2015年に世界文化遺産に登録された三重津海軍所跡(佐賀市)。
幕末の佐賀藩海軍の拠点として洋式船の修理や蒸気船の製造などが行われた三重津海軍所跡ですが、ネット上で検索すると「がっかり」というワードをちらほらと目にします。
今回はその理由を現地の写真を使って解説していきます。
三重津海軍所跡へ行く予定の方は、これからお伝えする情報を知っているか否かで楽しみ方が違ってくるはずです。
Contents
三重津海軍所跡が「がっかり」と言われる理由
なぜ世界文化遺産にも登録された三重津海軍所跡が「がっかり」と言われるのでしょうか?
その最もたる理由は「見えない世界遺産」だからです。
「?」と思われる方が多いはずなので、ここからは先は写真を使って解説していきます。
こちらが三重津海軍所跡の写真↑
川の手前の原っぱに見える部分が世界文化遺産に登録された場所です。
ご覧の通り何もありませんが、実はこの地面の下に大変貴重なドライドック木組遺構(船を修理する施設)が埋まっているのです。

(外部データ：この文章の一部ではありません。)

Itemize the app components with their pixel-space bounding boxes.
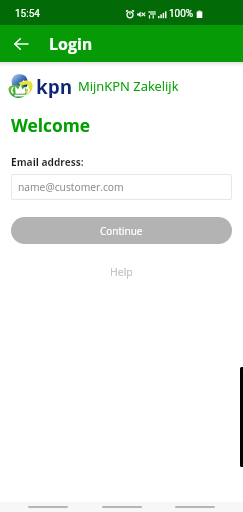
staticText: Continue [100, 224, 143, 238]
staticText: 15:54 [15, 8, 40, 20]
button[interactable]: Continue [11, 217, 232, 244]
button[interactable]: Navigation button [96, 502, 148, 512]
button[interactable]: Navigation button [22, 502, 74, 512]
button[interactable]: Help [102, 262, 141, 282]
staticText: name@customer.com [18, 180, 124, 194]
staticText: MijnKPN Zakelijk [78, 77, 179, 95]
button[interactable]: Navigation button [169, 502, 221, 512]
staticText: 100% [169, 8, 194, 20]
button[interactable]: name@customer.com [11, 174, 232, 200]
staticText: Login [49, 33, 93, 55]
button[interactable]: Back [8, 31, 34, 57]
staticText: Email address: [11, 155, 84, 169]
staticText: kpn [36, 74, 73, 98]
staticText: Welcome [11, 113, 91, 137]
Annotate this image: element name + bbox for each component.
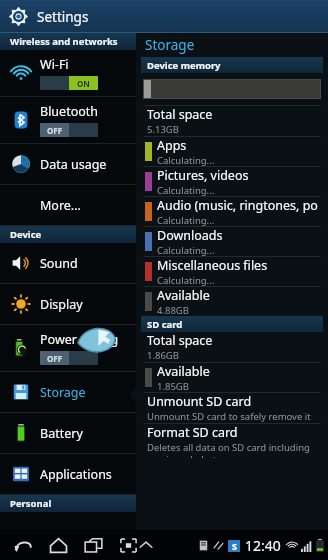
staticText: OFF: [47, 125, 63, 136]
staticText: ON: [77, 78, 90, 89]
button[interactable]: Screenshot: [111, 530, 146, 560]
button[interactable]: Expand: [134, 533, 158, 557]
button[interactable]: Downloads: [136, 227, 328, 256]
button[interactable]: More...: [0, 185, 136, 225]
staticText: Available: [157, 287, 210, 304]
staticText: Deletes all data on SD card including mu…: [147, 441, 310, 458]
button[interactable]: Data usage: [0, 144, 136, 184]
staticText: S: [232, 540, 237, 552]
button[interactable]: OFF: [40, 123, 98, 137]
staticText: Calculating...: [157, 274, 215, 286]
staticText: Calculating...: [157, 154, 215, 166]
staticText: Display: [40, 296, 83, 313]
staticText: Calculating...: [157, 184, 215, 196]
staticText: Bluetooth: [40, 103, 99, 120]
button[interactable]: Storage: [0, 372, 136, 412]
button[interactable]: Total space: [136, 106, 328, 136]
staticText: 12:40: [245, 536, 281, 555]
button[interactable]: Unmount SD card: [136, 393, 328, 423]
staticText: 5.13GB: [147, 123, 179, 136]
button[interactable]: Display: [0, 284, 136, 324]
staticText: Miscellaneous files: [157, 257, 268, 274]
button[interactable]: Audio (music, ringtones, po: [136, 197, 328, 226]
staticText: Wireless and networks: [10, 35, 118, 48]
staticText: Pictures, videos: [157, 167, 249, 184]
staticText: 1.86GB: [147, 349, 179, 362]
staticText: Format SD card: [147, 424, 238, 441]
button[interactable]: ON: [40, 76, 98, 90]
staticText: Battery: [40, 425, 83, 442]
staticText: OFF: [47, 353, 63, 364]
staticText: Sound: [40, 255, 78, 272]
button[interactable]: Bluetooth: [0, 97, 136, 143]
staticText: Device memory: [147, 59, 221, 72]
staticText: Total space: [147, 332, 213, 349]
staticText: Available: [157, 363, 210, 380]
staticText: Unmount SD card to safely remove it: [147, 410, 311, 423]
button[interactable]: Format SD card: [136, 424, 328, 458]
staticText: Total space: [147, 106, 213, 123]
button[interactable]: Recents: [76, 530, 111, 560]
button[interactable]: Wi-Fi: [0, 50, 136, 96]
staticText: Device: [10, 228, 42, 241]
staticText: Applications: [40, 466, 112, 483]
staticText: Calculating...: [157, 214, 215, 226]
button[interactable]: Home: [41, 530, 76, 560]
button[interactable]: Power saving: [0, 325, 136, 371]
staticText: Personal: [10, 497, 52, 510]
staticText: Data usage: [40, 156, 107, 173]
button[interactable]: Available: [136, 287, 328, 316]
button[interactable]: OFF: [40, 351, 98, 365]
staticText: Settings: [37, 8, 89, 26]
button[interactable]: Miscellaneous files: [136, 257, 328, 286]
staticText: Storage: [145, 36, 195, 54]
staticText: Calculating...: [157, 244, 215, 256]
staticText: Audio (music, ringtones, po: [157, 197, 318, 214]
staticText: More...: [40, 197, 81, 214]
staticText: 1.85GB: [157, 380, 189, 392]
staticText: 4.88GB: [157, 304, 189, 316]
button[interactable]: Sound: [0, 243, 136, 283]
staticText: SD card: [147, 318, 183, 331]
staticText: Power saving: [40, 331, 119, 348]
button[interactable]: Pictures, videos: [136, 167, 328, 196]
button[interactable]: Applications: [0, 454, 136, 494]
staticText: Downloads: [157, 227, 223, 244]
button[interactable]: Battery: [0, 413, 136, 453]
staticText: Unmount SD card: [147, 393, 252, 410]
staticText: Apps: [157, 137, 187, 154]
staticText: Storage: [40, 384, 86, 401]
button[interactable]: Back: [6, 530, 41, 560]
button[interactable]: Apps: [136, 137, 328, 166]
button[interactable]: Total space: [136, 332, 328, 362]
staticText: Wi-Fi: [40, 56, 69, 73]
button[interactable]: Available: [136, 363, 328, 392]
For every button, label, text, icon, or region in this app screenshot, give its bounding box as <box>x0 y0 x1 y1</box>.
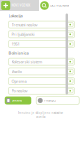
button[interactable]: Po naslov <box>8 87 74 94</box>
staticText: Trenutno je vklopljeno nastavitve <box>18 111 64 115</box>
staticText: Lokacija <box>8 13 22 18</box>
staticText: Kolesarski sistem <box>12 59 42 64</box>
button[interactable]: PREKLICI <box>36 96 79 104</box>
button[interactable]: Kolesarski sistem <box>8 58 74 65</box>
button[interactable]: Vozilo <box>8 68 74 75</box>
button[interactable]: SHRANI <box>5 96 31 104</box>
staticText: Bolnisnica <box>8 50 28 56</box>
button[interactable]: NOVI VOZNIK <box>0 0 39 11</box>
staticText: 1951 <box>12 41 20 47</box>
staticText: Vozilo <box>12 69 22 74</box>
button[interactable]: ISCI VOZNIKA <box>39 0 81 11</box>
button[interactable]: 1951 <box>8 40 74 48</box>
button[interactable]: Trenutni naslov <box>8 21 74 28</box>
staticText: PREKLICI <box>44 99 56 102</box>
button[interactable]: Oprema <box>8 78 74 85</box>
staticText: SHRANI <box>12 99 22 102</box>
staticText: Po naslov <box>12 88 28 93</box>
staticText: Pri ljubljanski <box>12 32 34 37</box>
staticText: voznika <box>36 115 45 119</box>
staticText: Trenutni naslov <box>12 22 38 27</box>
staticText: Oprema <box>12 78 26 84</box>
staticText: NOVI VOZNIK <box>12 4 31 7</box>
button[interactable]: Pri ljubljanski <box>8 31 74 38</box>
staticText: ISCI VOZNIKA <box>50 4 69 7</box>
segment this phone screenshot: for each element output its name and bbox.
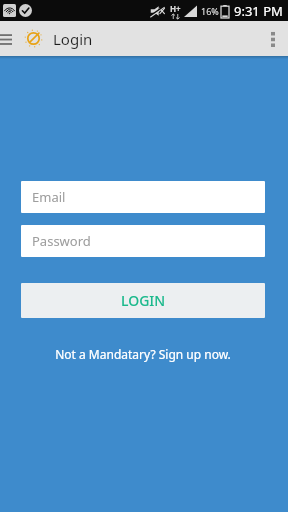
staticText: Password [32,232,91,250]
staticText: Not a Mandatary? Sign up now. [55,346,231,362]
button[interactable]: Password [21,225,265,257]
staticText: Email [32,188,66,206]
staticText: H+ [170,3,181,14]
button[interactable]: Navigation menu [0,21,18,56]
button[interactable]: More options [258,21,288,56]
button[interactable]: Email [21,181,265,213]
button[interactable]: LOGIN [21,283,265,318]
staticText: Login [53,29,93,49]
staticText: 9:31 PM [234,2,283,20]
staticText: 16% [201,5,219,17]
button[interactable]: Not a Mandatary? Sign up now. [21,346,265,362]
staticText: LOGIN [121,291,166,310]
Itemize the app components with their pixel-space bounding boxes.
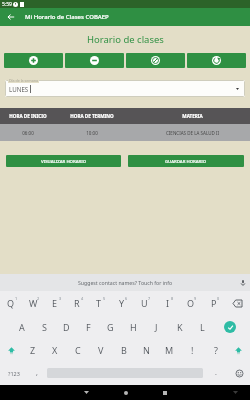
staticText: , [36,368,38,378]
button[interactable]: Suggest contact names? Touch for info [0,274,250,291]
button[interactable]: Enter [214,315,246,339]
button[interactable]: Home [106,385,145,400]
button[interactable]: X [44,339,66,361]
staticText: P [211,297,217,309]
staticText: VISUALIZAR HORARIO [41,158,87,164]
button[interactable]: Add class [4,53,63,68]
button[interactable]: Remove class [65,53,124,68]
staticText: D [63,321,70,333]
button[interactable]: A [11,315,33,339]
staticText: 10:00 [86,130,98,136]
button[interactable]: ?123 [0,361,27,385]
staticText: C [75,344,81,356]
button[interactable]: LUNES [5,80,245,97]
staticText: J [155,321,158,333]
staticText: Q [7,297,15,309]
button[interactable]: I [156,291,179,315]
button[interactable]: Y [110,291,133,315]
staticText: 7 [148,296,151,301]
staticText: L [200,321,205,333]
staticText: K [177,321,183,333]
staticText: Horario de clases [87,33,164,46]
button[interactable]: Back [67,385,106,400]
button[interactable]: B [112,339,135,361]
button[interactable]: O [179,291,202,315]
staticText: T [96,297,102,309]
staticText: G [107,321,114,333]
button[interactable]: Q [0,291,22,315]
button[interactable]: L [191,315,214,339]
button[interactable]: Z [22,339,44,361]
staticText: 5:59 [2,1,12,8]
staticText: Día de la semana [9,78,38,83]
staticText: W [29,297,38,309]
button[interactable]: R [66,291,88,315]
button[interactable]: P [202,291,225,315]
button[interactable]: Back [0,8,22,26]
button[interactable]: W [22,291,44,315]
staticText: R [74,297,80,309]
button[interactable]: Cancel [126,53,185,68]
staticText: 5 [103,296,106,301]
staticText: GUARDAR HORARIO [165,158,207,164]
button[interactable]: , [27,361,47,385]
staticText: Mi Horario de Clases COBAEP [25,13,109,21]
button[interactable]: S [33,315,55,339]
button[interactable]: Shift [227,339,250,361]
staticText: MATERIA [182,113,203,119]
button[interactable]: ! [181,339,204,361]
button[interactable]: VISUALIZAR HORARIO [6,155,121,167]
button[interactable]: Shift [0,339,22,361]
staticText: HORA DE INICIO [9,113,47,119]
button[interactable]: Emoji [229,361,250,385]
staticText: X [52,344,58,356]
button[interactable]: U [133,291,156,315]
staticText: Y [119,297,125,309]
staticText: 0 [217,296,220,301]
staticText: LUNES [9,85,29,93]
button[interactable]: M [158,339,181,361]
staticText: H [130,321,137,333]
staticText: 6 [125,296,128,301]
staticText: 4 [81,296,84,301]
button[interactable]: K [168,315,191,339]
button[interactable]: Refresh [187,53,246,68]
button[interactable]: Recents [145,385,184,400]
staticText: ?123 [8,370,20,377]
staticText: 9 [194,296,197,301]
button[interactable]: N [135,339,158,361]
staticText: ! [191,344,194,356]
button[interactable]: E [44,291,66,315]
staticText: CIENCIAS DE LA SALUD II [166,130,219,136]
button[interactable]: ? [204,339,227,361]
button[interactable]: D [55,315,77,339]
button[interactable]: C [66,339,89,361]
button[interactable]: 06:00 [0,124,250,141]
staticText: E [52,297,58,309]
button[interactable]: H [122,315,145,339]
staticText: A [19,321,25,333]
staticText: F [86,321,91,333]
staticText: Z [30,344,36,356]
staticText: S [42,321,47,333]
staticText: V [98,344,104,356]
button[interactable]: Backspace [225,291,250,315]
button[interactable]: Hide keyboard [220,385,250,400]
button[interactable]: V [89,339,112,361]
staticText: 06:00 [22,130,34,136]
staticText: HORA DE TERMINO [70,113,114,119]
staticText: 8 [171,296,174,301]
staticText: . [215,368,217,378]
button[interactable]: G [99,315,122,339]
other: Microphone [241,280,245,286]
staticText: 2 [37,296,40,301]
staticText: O [187,297,195,309]
staticText: I [166,297,170,309]
button[interactable]: T [88,291,110,315]
button[interactable]: F [77,315,99,339]
button[interactable]: GUARDAR HORARIO [128,155,244,167]
button[interactable]: J [145,315,168,339]
staticText: M [165,344,174,356]
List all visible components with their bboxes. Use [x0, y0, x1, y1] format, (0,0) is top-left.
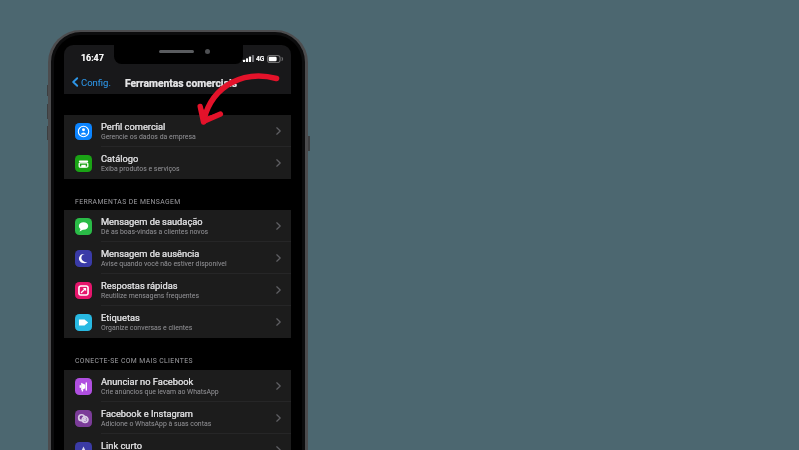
staticText: Dê as boas-vindas a clientes novos: [101, 228, 209, 236]
staticText: Ferramentas comerciais: [125, 77, 238, 89]
staticText: Link curto: [101, 440, 143, 450]
button[interactable]: Mensagem de saudação: [64, 210, 291, 242]
button[interactable]: Config.: [68, 69, 124, 95]
staticText: Mensagem de ausência: [101, 248, 200, 259]
staticText: FERRAMENTAS DE MENSAGEM: [75, 198, 181, 206]
staticText: Anunciar no Facebook: [101, 376, 194, 387]
staticText: Config.: [81, 77, 111, 88]
staticText: Facebook e Instagram: [101, 408, 193, 419]
staticText: Crie anúncios que levam ao WhatsApp: [101, 388, 219, 396]
staticText: Exiba produtos e serviços: [101, 165, 180, 173]
button[interactable]: Facebook e Instagram: [64, 402, 291, 434]
staticText: 4G: [256, 55, 265, 63]
staticText: Avise quando você não estiver disponível: [101, 260, 227, 268]
staticText: CONECTE-SE COM MAIS CLIENTES: [75, 357, 193, 365]
button[interactable]: Link curto: [64, 434, 291, 450]
button[interactable]: Mensagem de ausência: [64, 242, 291, 274]
staticText: Gerencie os dados da empresa: [101, 133, 196, 141]
other: Annotation arrow: [0, 0, 799, 450]
button[interactable]: Anunciar no Facebook: [64, 370, 291, 402]
staticText: Perfil comercial: [101, 121, 166, 132]
button[interactable]: Etiquetas: [64, 306, 291, 338]
staticText: Etiquetas: [101, 312, 140, 323]
staticText: Organize conversas e clientes: [101, 324, 193, 332]
staticText: Reutilize mensagens frequentes: [101, 292, 200, 300]
button[interactable]: Respostas rápidas: [64, 274, 291, 306]
staticText: Adicione o WhatsApp à suas contas: [101, 420, 212, 428]
button[interactable]: Catálogo: [64, 147, 291, 179]
staticText: Catálogo: [101, 153, 139, 164]
staticText: Respostas rápidas: [101, 280, 178, 291]
button[interactable]: Perfil comercial: [64, 115, 291, 147]
staticText: 16:47: [81, 53, 104, 64]
staticText: Mensagem de saudação: [101, 216, 203, 227]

それが故、三重津海軍所跡は「見えない世界遺産」と呼ばれているのです。
後述しますが、原寸大のレプリカは隣接する佐野常民と三重津海軍所跡の歴史館に展示してあります。
この地面の下にドライドック木組遺構が埋まっているのです。
なぜ「見えない世界遺産」になったのか?
ここで気になるのがドライドック木組遺構が埋められた理由。
そのままの状態で展示しておけば「見える世界遺産」として観光客にも分かりやすいはず。
なぜ、わざわざ埋められたのでしょうか?
その理由は良い状態で保存するためです。
もしドライドック木組遺構をそのままの状態で保存したら空気に触れて劣化する為、土に埋めるしかなかったのです。
いわば、苦肉の策。
ドライドック木組遺構が再び土に埋められるまでを時系列で表すとこうなります↓
↓
2015年 世界文化遺産に登録される
↓
2019年 劣化を防ぐ為、再び埋められる
このようにして世にも奇妙な「見えない世界遺産」が誕生したのです。
見えないが故、せっかく現地に行ったのに何もなかったと「がっかり」する人がいるようです。
三重津海軍所跡の場所・料金
三重津海軍所跡は地図の赤丸部分↑
ご覧の通り、地区は
- 修覆場
- 稽古
- 船屋
に分かれています。
最も貴重なドライドック木組遺構は修覆場地区です。
料金は外にあるので無料ですが、隣接する佐野常民と三重津海軍所跡の歴史館(入館料500円)へ行くことを強くお勧めします。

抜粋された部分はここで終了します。